Social Media and SMS Notifications
Students can get so caught up with their upcoming school year that they simply neglect to follow up with their financial aid and scholarship applications. How can your office snag their attention and create a sense of urgency around financial aid literacy? Well, the average college student spends a whopping 3.6 hours a day on their mobile devices, according to a survey by College Explorer and re:fuel. And the text message open rate is 98%, compared to only 22% of emails.
The best plan of attack to reach students? Text messages and social media – both will reach them on that metal extension of their arms – their smartphones.
Create a timetable document of noteworthy scholarships and financial aid deadlines. Include inspirational quotes with calls to action to get students excited about these milestones. Queue these posts up on your office’s social media accounts, and ask students to opt into mobile notifications and SMS reminders. If you don’t have a system for contacting students via text message, look into StudentVerification, a financial aid platform that allows schools to send financial aid updates via SMS.
Student Loan Profile Blog
Many college students have a difficult time translating the language of loan terms, especially if they are fresh out of high school. Many scholars get into financial trouble down the road when they accept more financial aid than they need without understanding their future payment obligations.

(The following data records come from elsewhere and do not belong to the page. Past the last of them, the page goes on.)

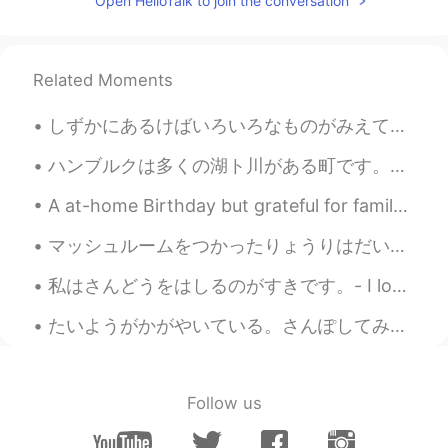
Open HelloTalk to join the conversation
Related Moments
しずかにあるけばいろいろなものがみえてきます。- If you walk quietly you can see many things. 🐾 July 10 hike - episode 4...
ハンブルクは多くの湖ト川がある町です。カヌーに座って町を探索するのは楽しいことだと思います。ハンブルクでカヌーを借りる場所がたくさんあるのは、良かったです。天気が良い日に、川で過ごす人が多いです。😊😊
A at-home Birthday but grateful for family, friends, flowers and another year of life~! 🤗🌺 I d...
マッシュルームをつかったりょうりはだいすきです。- I love cooking with mushrooms. Ten days ago I went to see one of the l...
私はさんどうをはしるのがすきです。- I love driving on mountain roads. This is another contribution to my summer ...
たいようがかがやいている。さんぽしてみようかな。- The sun is shining. Maybe I will go for a walk. ☀️ This is the conclus...
Follow us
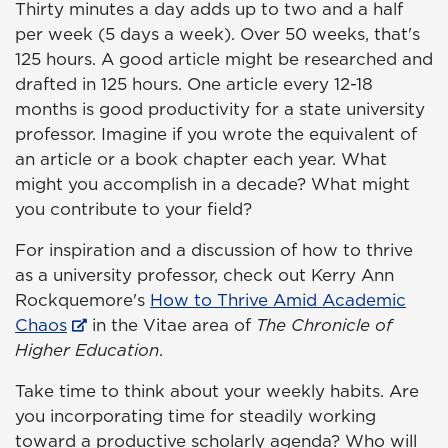
Thirty minutes a day adds up to two and a half
per week (5 days a week). Over 50 weeks, that's
125 hours. A good article might be researched and
drafted in 125 hours. One article every 12-18
months is good productivity for a state university
professor. Imagine if you wrote the equivalent of
an article or a book chapter each year. What
might you accomplish in a decade? What might
you contribute to your field?
For inspiration and a discussion of how to thrive
as a university professor, check out Kerry Ann
Rockquemore's
How to Thrive Amid Academic
Chaos
in the Vitae area of
The Chronicle of
Higher Education
.
Take time to think about your weekly habits. Are
you incorporating time for steadily working
toward a productive scholarly agenda? Who will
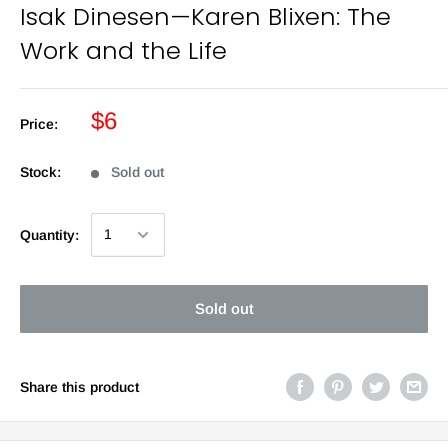
Isak Dinesen—Karen Blixen: The
Work and the Life
$6
Price:
Stock:
Sold out
Quantity:
Sold out
Share this product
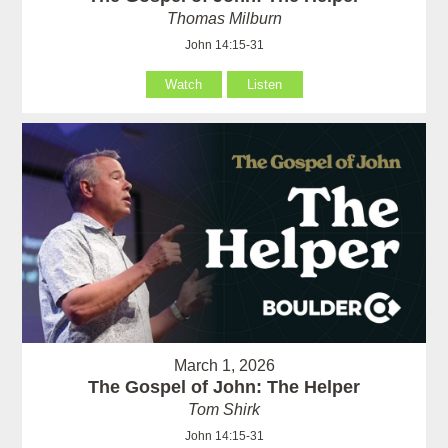
Thomas Milburn
John 14:15-31
Watch
Listen
March 1, 2026
The Gospel of John: The Helper
Tom Shirk
John 14:15-31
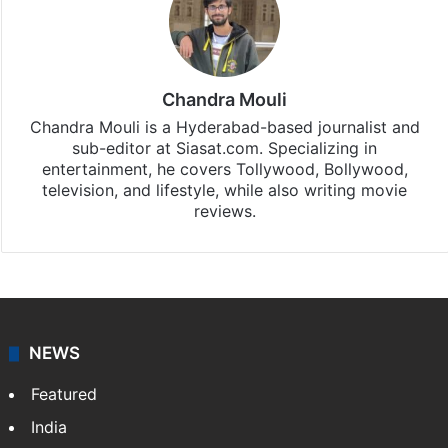
Chandra Mouli
Chandra Mouli is a Hyderabad-based journalist and
sub-editor at Siasat.com. Specializing in
entertainment, he covers Tollywood, Bollywood,
television, and lifestyle, while also writing movie
reviews.
NEWS
Featured
India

Use your office blog to help translate the terms of common loans into simplest terms. Create weekly posts that simplify and explain aid like Direct Subsidized Loans, Federal Perkins Loans, and Direct PLUS loans, with their associated pros and cons. Blast these posts out via social media and to your SMS subscribers for increased financial aid awareness.
Ready to get students engaged for the upcoming academic year? Use digital learning materials and community-based learning sessions to promote greater financial aid literacy and action. These extra efforts will go a long way toward helping your students’ educational dreams come true.